From Christof in Houston:
Notice a pattern? Passengers don’t want to transfer to a circulator service to get to work, even a high-quality circulator like Denver’s. And serving suburban employment densities with rail transit is just about futile: 80% of Houston’s bus routes have higher ridership than Denver’s suburb to suburb rail line.
Trains aren’t vacuum cleaners. You don’t just put them next to a freeway and hope they suck people out of their cars. People will ride transit if it gets them where they want to go conveniently. If we want to maximize the number of people who will take transit (which should be the goal) we need to find places where transit will serve as many people as possible as conveniently as possible. That means serving density, particularly employment density, directly.

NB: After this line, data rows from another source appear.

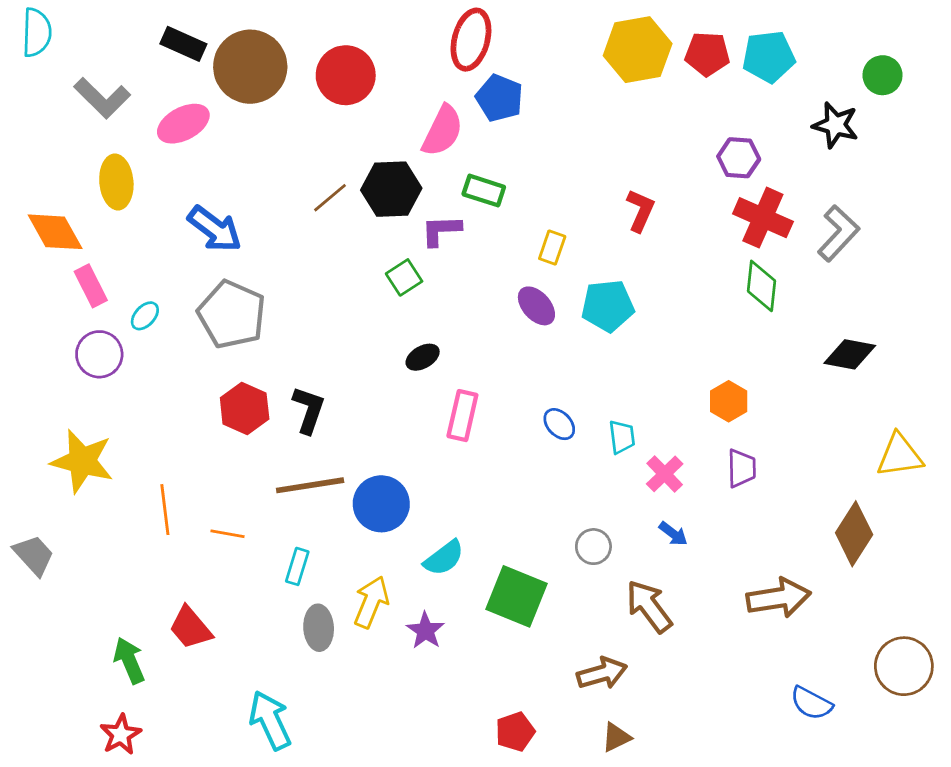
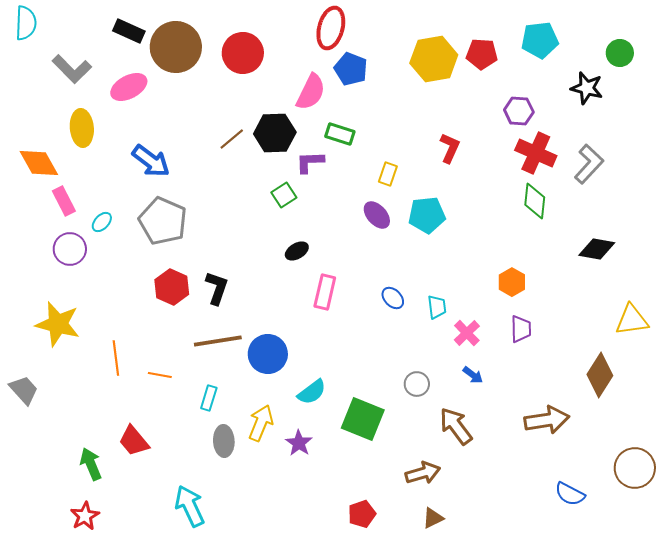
yellow hexagon: (638, 50) -> (434, 59), moved
red pentagon: (707, 54) -> (482, 54), moved

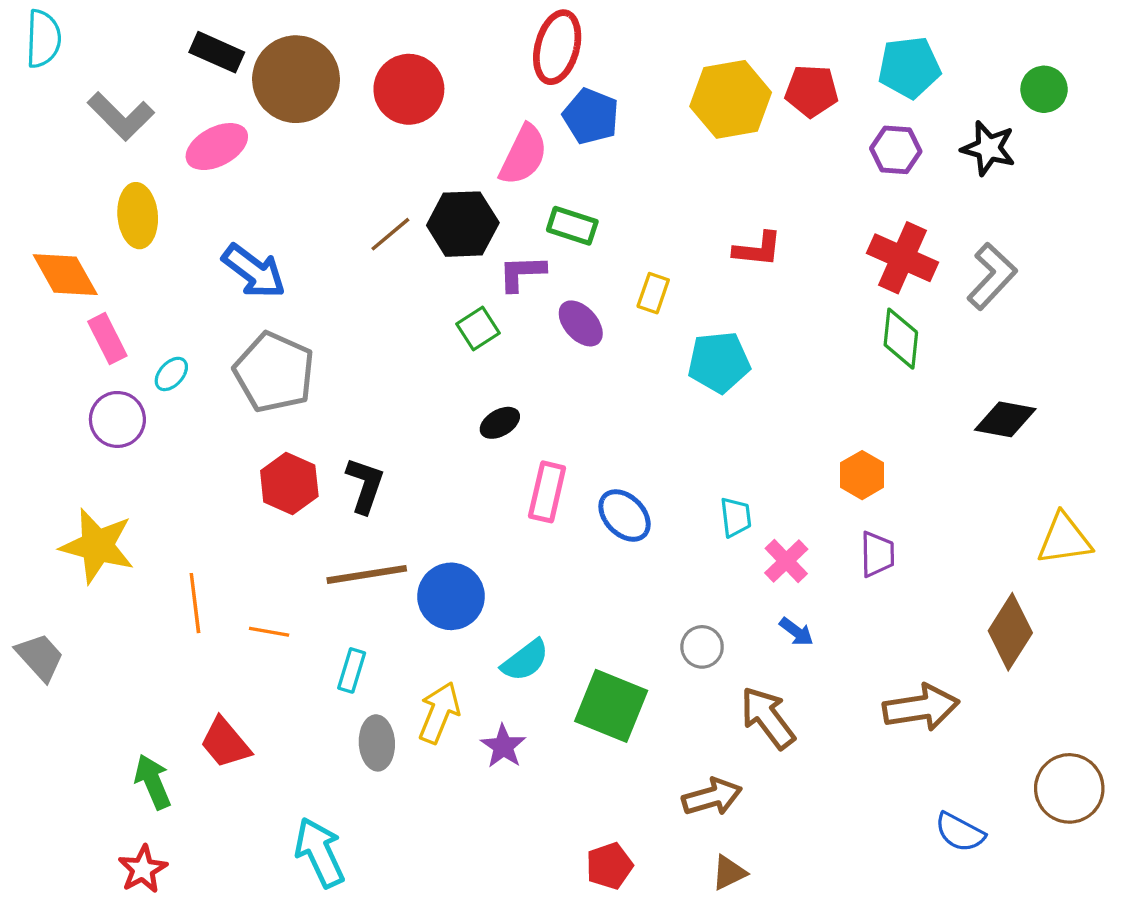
purple hexagon: (519, 111) -> (896, 150), moved
red L-shape: (450, 148) -> (758, 249), turned 72
purple ellipse: (377, 215) -> (581, 323), moved
blue ellipse: (393, 298) -> (625, 515), moved, size x1.4

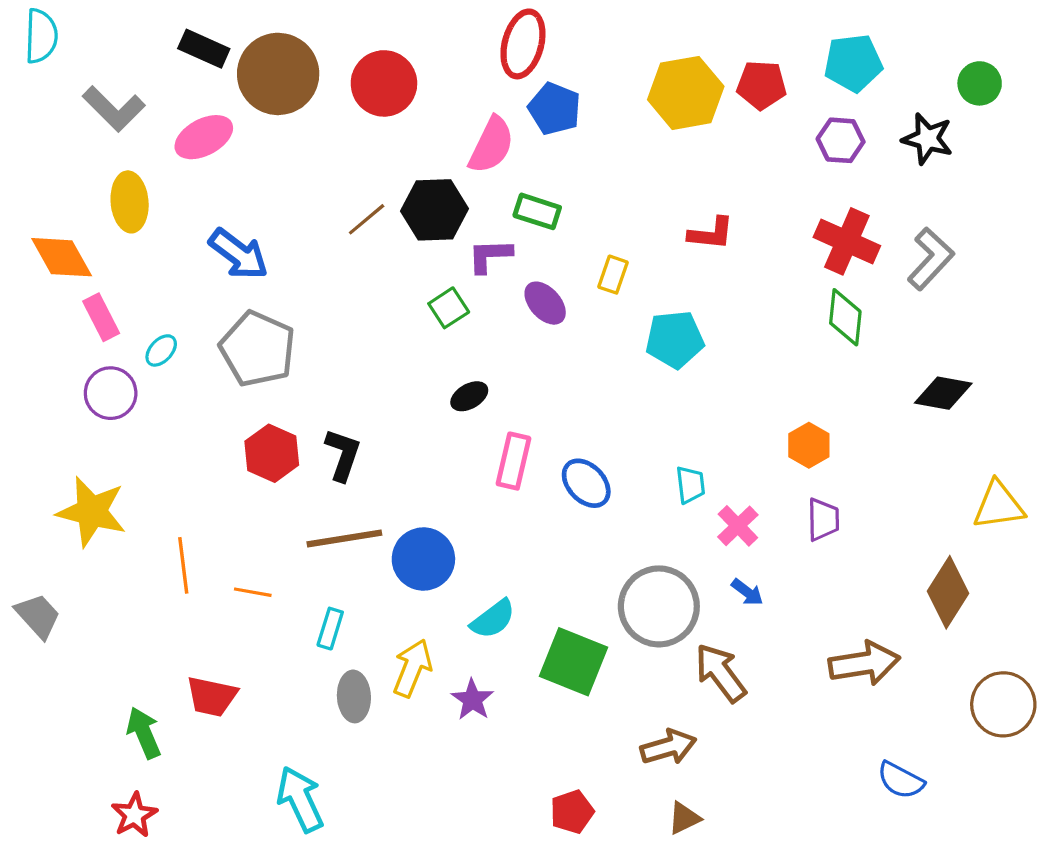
gray circle: (702, 647) -> (659, 606), size x2.0
red trapezoid: (225, 743) -> (212, 696), turned -38
brown circle: (1069, 788) -> (1003, 704), moved

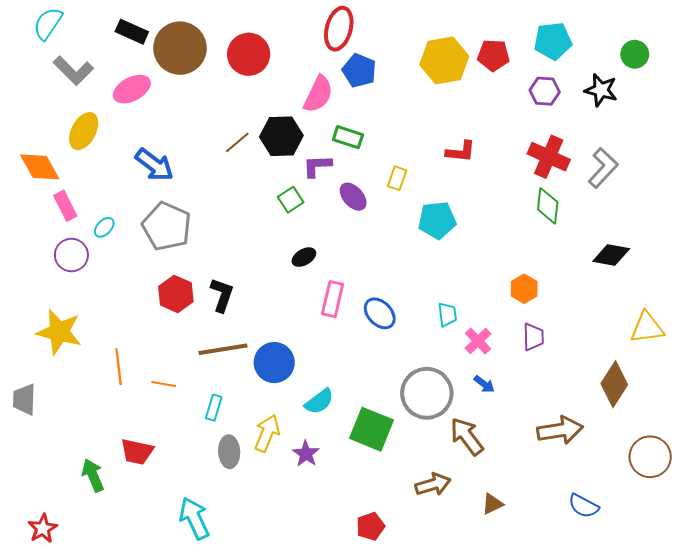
cyan semicircle: (41, 36) -> (48, 24), moved, turned -148
yellow ellipse: (130, 202) -> (84, 131), turned 33
gray trapezoid: (38, 616) -> (24, 399), turned -136
red star: (134, 815) -> (43, 528), moved
brown triangle: (684, 818) -> (492, 504), moved

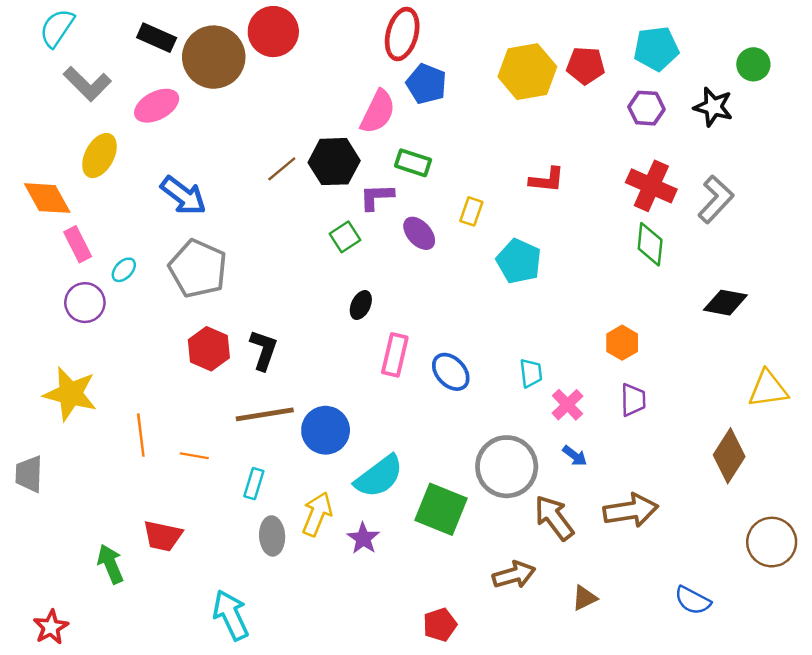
red circle: (249, 54) -> (273, 32), moved
cyan pentagon: (437, 220) -> (519, 261), turned 30
black ellipse: (304, 257) -> (361, 305), turned -35
cyan semicircle: (319, 401) -> (379, 476), size x1.4
brown arrow: (560, 430) -> (631, 510), moved

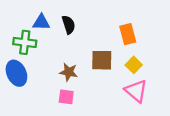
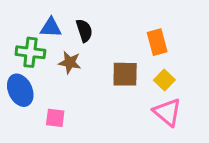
brown star: (69, 72) -> (70, 63), moved
pink square: (66, 97) -> (55, 118), moved

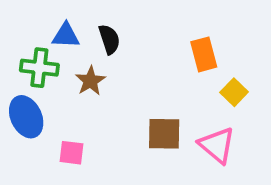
brown star: (70, 63) -> (90, 81), turned 30
brown square: (125, 74) -> (164, 134), moved
yellow square: (164, 80) -> (234, 92), moved

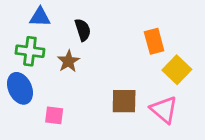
blue triangle: (66, 36) -> (40, 17), moved
yellow square: (234, 92) -> (177, 70), size x1.4

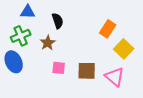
orange rectangle: (154, 41) -> (108, 29), turned 48
green cross: (30, 51) -> (21, 36), turned -30
pink square: (54, 115) -> (59, 68), moved

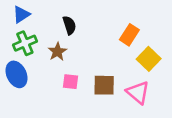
blue triangle: (28, 12) -> (21, 14), moved, turned -35

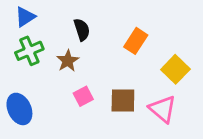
orange rectangle: (129, 35) -> (136, 41), moved
blue ellipse: (17, 74) -> (19, 109), moved
pink square: (71, 82) -> (83, 96), turned -35

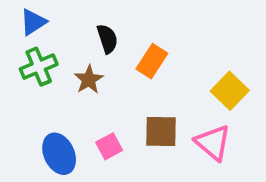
orange rectangle: (136, 41) -> (152, 61), moved
pink square: (83, 96) -> (109, 146), moved
blue ellipse: (19, 109) -> (59, 154), moved

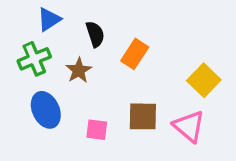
blue triangle: (33, 22) -> (49, 19), moved
pink square: (109, 146) -> (97, 130), turned 35
blue ellipse: (59, 154) -> (46, 110), moved

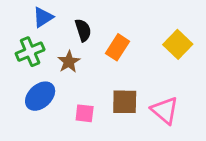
yellow square: (204, 80) -> (178, 44), moved
blue ellipse: (46, 110) -> (40, 96), turned 72

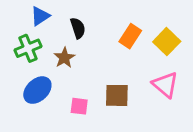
orange rectangle: (118, 47) -> (130, 36), moved
pink triangle: (165, 110) -> (165, 85), moved

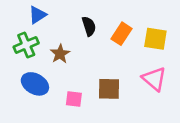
black semicircle: (78, 28) -> (89, 26), moved
yellow square: (167, 42) -> (155, 39), turned -35
blue ellipse: (37, 90) -> (35, 84), turned 72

Note that, as Christof further backed up in the forum, Denver’s circulator is far superior to the one we’ll be delivering here in Austin – it actually has some reserved right-of-way (which even our future maybe streetcar line won’t have). In Austin, just about every daily commuter on the commuter rail line will have to transfer to a shuttle bus to get to their office. Not a shuttle bus which has some segments of reserved right-of-way, like in Denver, but a shuttle bus which is stuck in the same traffic the train was supposed to bypass.
That’s why Tri-Rail in South Florida failed. Some credulous fools here think we’re radically different from everybody else – but if we were so different in the “people with real jobs dislike uncomfortable, jerky, slow bus rides” department, we wouldn’t need to build rail in the first place.